24 July 2011

This Is What Happens

...when so-called institutions of higher learning cater to students.

A 20-something woman, who failed to submit a class paper, sent me an e-mail casually explaining that she'd been sick and would get her paper in a few days late. I responded with condolences, and explained that late points would have to be deducted, since I'd made clear at the start of term that any extension requests need to be made before the due date (and she had waited a ridiculously long time to contact me). She immediately shot back an e-mail expressing shock and wondering if deducting late points for a late paper was a "new policy" at the university.

I didn't even know how to respond to that.

She then proceeded to compare me to her other more lenient professors, whose compassion over the griefs and vexations suffered in student life extended to the eradication of deadlines altogether.

I explained, as calmly as I could, that deducting late points for late papers is standard policy at not only this, but every, educational institution since time immemorial, and that, since I'm preparing students to enter the legal field, and since all legal professionals live by deadlines, I am doing students a favor by making them take due dates seriously.

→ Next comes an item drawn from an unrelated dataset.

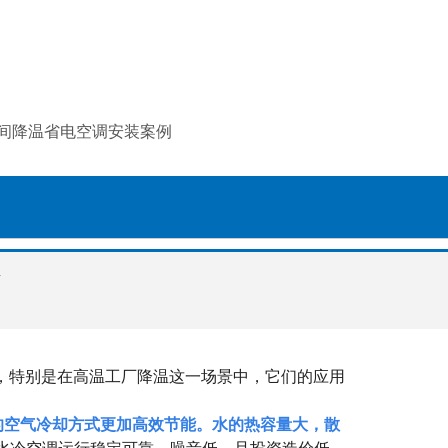
间降温省电空调安装案例
，特别是在高温工厂降温这一场景中，它们的应用
的空气冷却方式更加高效节能。水的热容量大，散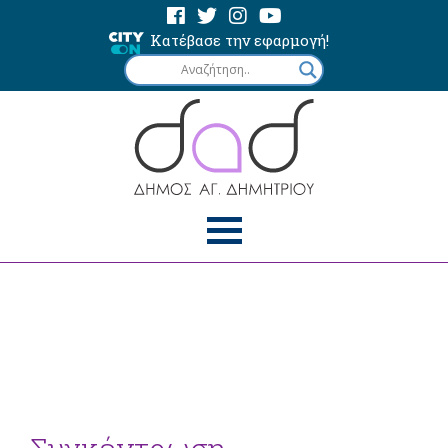
Κατέβασε την εφαρμογή!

As I suspected, the following weeks revealed her to be a complete slacker. She ended up failing her last assignment because she didn't bother to submit half of it--and then proceeded to lecture me on how turning in the other half would have been redundant, while demanding that I accept her revised paper. Sorry, kid. She's got a tough road ahead with that attitude of entitlement, fostered, unfortunately, by instructors more concerned with high ratings and being liked than actually, I don't know, educating.